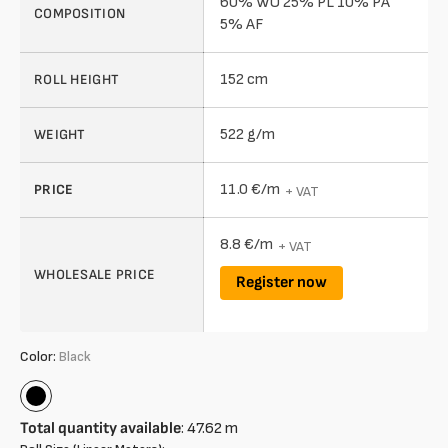
60% WO 25% PL 10% PA
COMPOSITION
5% AF
152 cm
ROLL HEIGHT
522 g/m
WEIGHT
11.0 €/m
PRICE
+ VAT
8.8 €/m
+ VAT
WHOLESALE PRICE
Register now
Color:
Black
Black
Total quantity available
:
47.62
m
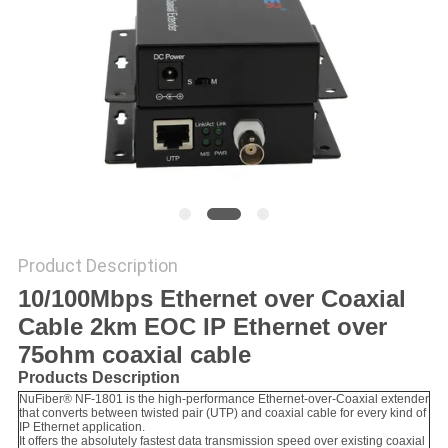
POLICY
Product Description
10/100Mbps Ethernet over Coaxial
Cable 2km EOC IP Ethernet over
75ohm coaxial cable
Products Description
NuFiber® NF-1801 is the high-performance Ethernet-over-Coaxial extender
that converts between twisted pair (UTP) and coaxial cable for every kind of
IP Ethernet application.
It offers the absolutely fastest data transmission speed over existing coaxial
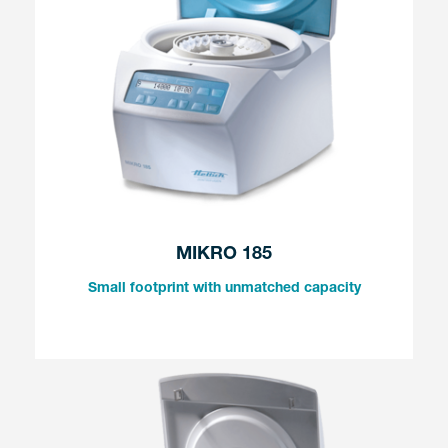
MIKRO 185
Small footprint with unmatched capacity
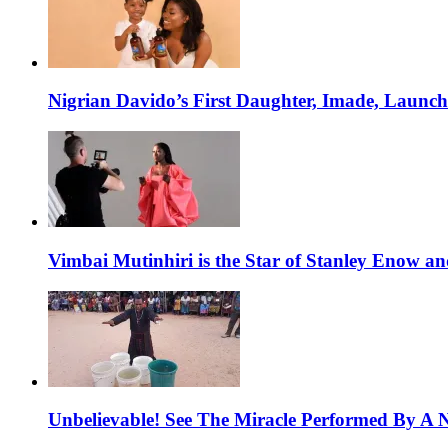
Nigrian Davido’s First Daughter, Imade, Launc
Vimbai Mutinhiri is the Star of Stanley Enow 
Unbelievable! See The Miracle Performed By A N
++++++++
Exercise details :: Your task is to return every entry exactly as it was written, with the pictures removed.

Expected answer ::
60% WO 25% PL 10% PA
COMPOSITION
5% AF
152 cm
ROLL HEIGHT
522 g/m
WEIGHT
11.0 €/m
PRICE
+ VAT
8.8 €/m
+ VAT
WHOLESALE PRICE
Register now
Color:
Black
Black
Total quantity available
:
47.62
m
POLICY
Product Description
10/100Mbps Ethernet over Coaxial
Cable 2km EOC IP Ethernet over
75ohm coaxial cable
Products Description
NuFiber® NF-1801 is the high-performance Ethernet-over-Coaxial extender
that converts between twisted pair (UTP) and coaxial cable for every kind of
IP Ethernet application.
It offers the absolutely fastest data transmission speed over existing coaxial
MIKRO 185
Small footprint with unmatched capacity
Nigrian Davido’s First Daughter, Imade, Launc
Vimbai Mutinhiri is the Star of Stanley Enow 
Unbelievable! See The Miracle Performed By A N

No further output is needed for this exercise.